Democracy Now Ties Wisconsin Shooting to Abortion
Today, on Democracy Now, Amy Goodman's guest was Daryl Johnson. Mr Johnson worked in the Department of Homeland Security under the Bush administration and before the election of Senator Obama looked at the effect that a black president would have on the white supremacist and right-wing movement in America. He is also the author of a book called "Right Wing Resurgence."
For the bulk of the interview, Mr Johnson discussed his time in the Department of Homeland Security and his findings there that the election of President Obama would provide fuel for the white supremacist movement and somehow tying the anger of white supremacists towards jewish people and African Americans to the shooting of the Sikh temple in Wisconsin. They also discussed the need for gun control.
As the discussion was winding down, Mrs Goodman asked Mr Johnson about ties between the white supremacist movement and the pro-life movement.
Goodman: It's interesting also that President Obama spoke yesterday in denver with Sandra Fluke who introduced him. The Georgetown University law student who was speaking out for contraception was targeted by Rush Limbaugh and others and was talking about women's rights and women's health in this country.The neo-NAZI movement along with the anti-choice movement ... do you see links? ... I'm talking about the extremist wing.Johnson: There's definately links between anti-abortionists and the white supremacists movement.
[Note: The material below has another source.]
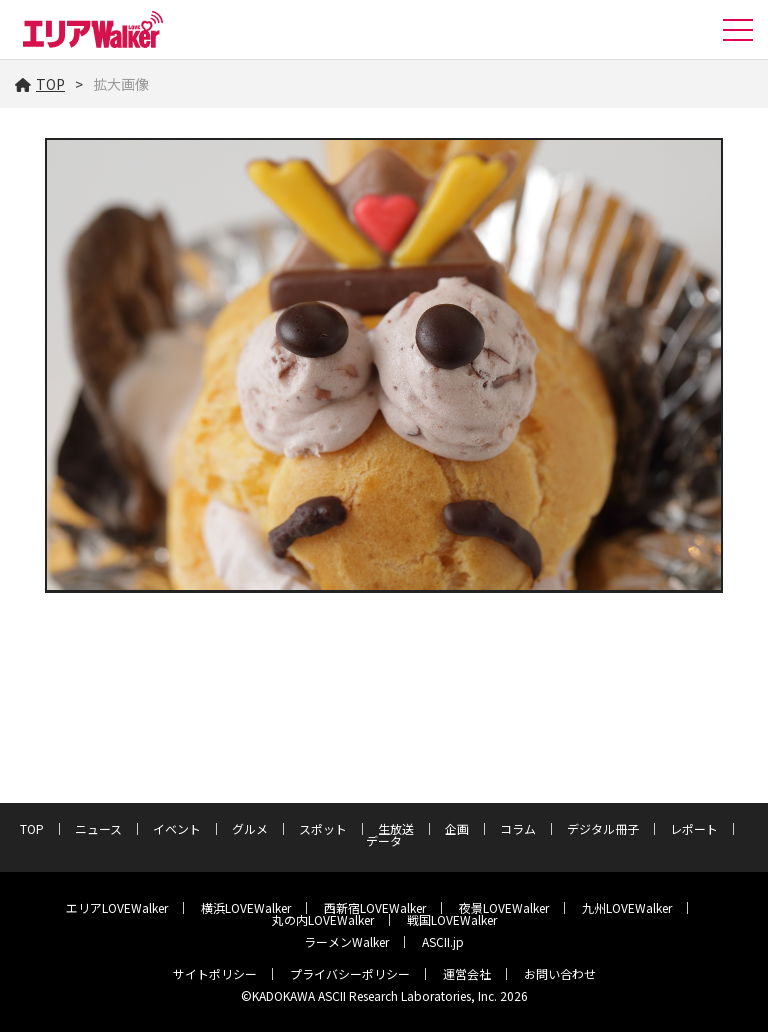 The width and height of the screenshot is (768, 1032). I want to click on 西新宿LOVEWalker, so click(375, 907).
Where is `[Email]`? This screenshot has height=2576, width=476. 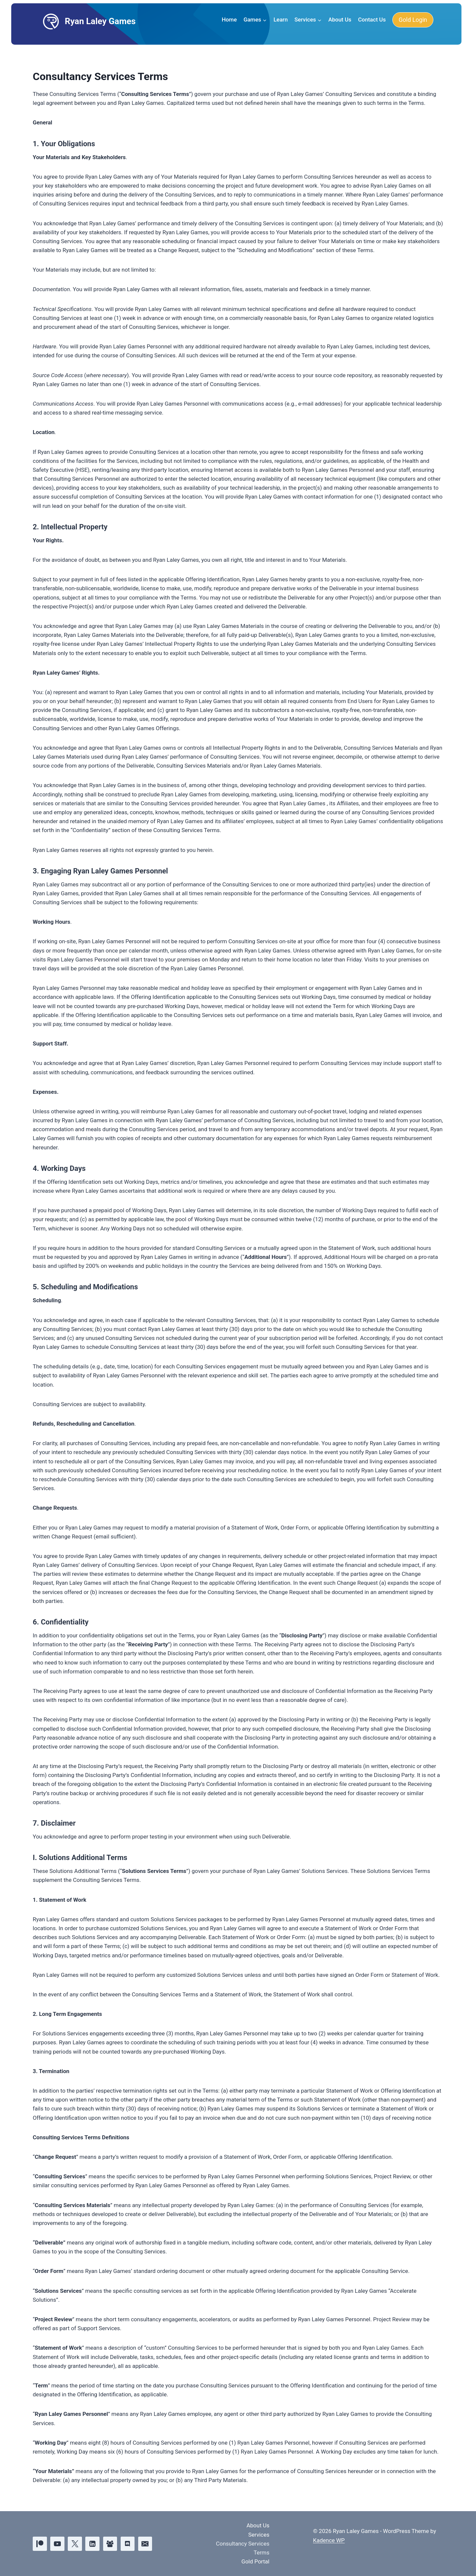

That is one of the causes that they rally around and use as a recruitment tool to bring new people into the movement. I wouldn't necessarily say that it's strictly neo-NAZI. It could also be the Christian identity movement, it could be skinheads, it could be the klu-klux-klan.
It is very important to note what Mrs Goodman is attempting to equate with this discussion. Due to the presence of abortion, the African American population in America today is missing 16 million people and should be 36 percent larger than it is today. However, Mrs Goodman and Mr Johnson believe that people dedicated to the promotion of the white race and the reduction of the black race are somehow militantly opposed to one of the leading causes of the reduction of the black population.